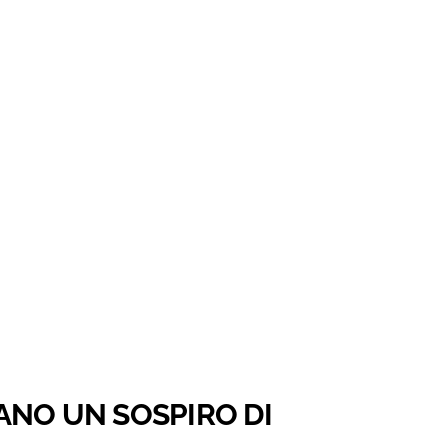
ANO UN SOSPIRO DI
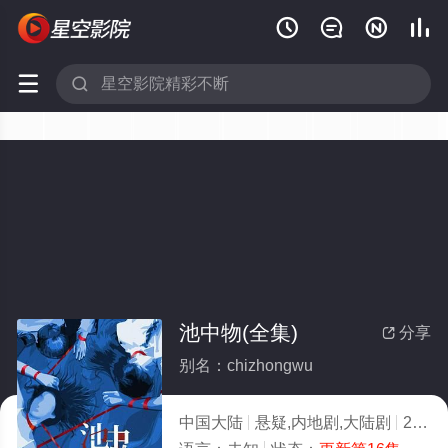






池中物(全集)
分享

别名：chizhongwu
中国大陆
悬疑,内地剧,大陆剧
2026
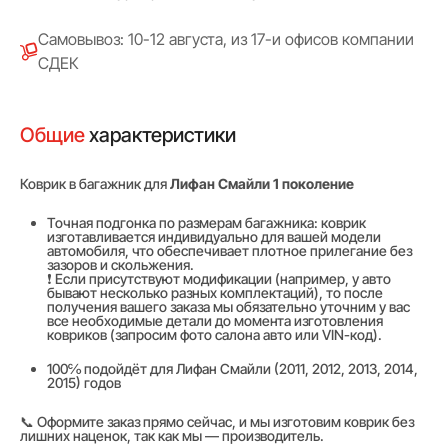
Самовывоз: 10-12 августа, из 17-и офисов компании
СДЕК
Общие
характеристики
Коврик в багажник для
Лифан Смайли 1 поколение
Точная подгонка по размерам багажника: коврик
изготавливается индивидуально для вашей модели
автомобиля, что обеспечивает плотное прилегание без
зазоров и скольжения.
❗ Если присутствуют модификации (например, у авто
бывают несколько разных комплектаций), то после
получения вашего заказа мы обязательно уточним у вас
все необходимые детали до момента изготовления
ковриков (запросим фото салона авто или VIN-код).
100℅ подойдёт для Лифан Смайли (2011, 2012, 2013, 2014,
2015) годов
📞 Оформите заказ прямо сейчас, и мы изготовим коврик без
лишних наценок, так как мы — производитель.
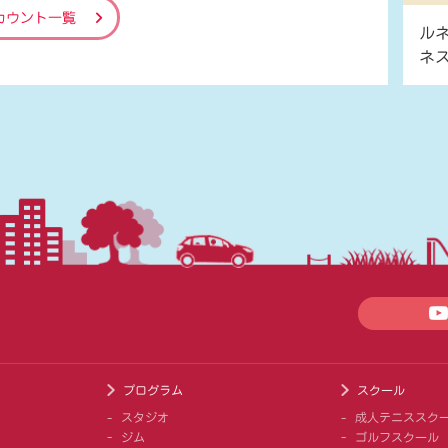
カウント一覧
ル
ネ
プログラム
スクール
スタジオ
成人テニススク
ジム
ゴルフスクール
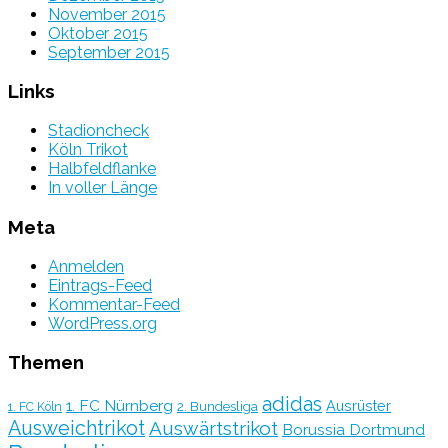
November 2015
Oktober 2015
September 2015
Links
Stadioncheck
Köln Trikot
Halbfeldflanke
In voller Länge
Meta
Anmelden
Eintrags-Feed
Kommentar-Feed
WordPress.org
Themen
adidas
1. FC Nürnberg
Ausrüster
2. Bundesliga
1. FC Köln
Ausweichtrikot
Auswärtstrikot
Borussia Dortmund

**TO DO**
Reproduce all the data as it stands. The pictures are not part of the copy.

**EXERCISE OUTPUT**
ANO UN SOSPIRO DI






池中物(全集)
分享

别名：chizhongwu
中国大陆
悬疑,内地剧,大陆剧
2026
Самовывоз: 10-12 августа, из 17-и офисов компании
СДЕК
Общие
характеристики
Коврик в багажник для
Лифан Смайли 1 поколение
Точная подгонка по размерам багажника: коврик
изготавливается индивидуально для вашей модели
автомобиля, что обеспечивает плотное прилегание без
зазоров и скольжения.
❗ Если присутствуют модификации (например, у авто
бывают несколько разных комплектаций), то после
получения вашего заказа мы обязательно уточним у вас
все необходимые детали до момента изготовления
ковриков (запросим фото салона авто или VIN-код).
100℅ подойдёт для Лифан Смайли (2011, 2012, 2013, 2014,
2015) годов
📞 Оформите заказ прямо сейчас, и мы изготовим коврик без
лишних наценок, так как мы — производитель.
カウント一覧
ル
ネ
プログラム
スクール
スタジオ
成人テニススク
ジム
ゴルフスクール
November 2015
Oktober 2015
September 2015
Links
Stadioncheck
Köln Trikot
Halbfeldflanke
In voller Länge
Meta
Anmelden
Eintrags-Feed
Kommentar-Feed
WordPress.org
Themen
adidas
1. FC Nürnberg
Ausrüster
2. Bundesliga
1. FC Köln
Ausweichtrikot
Auswärtstrikot
Borussia Dortmund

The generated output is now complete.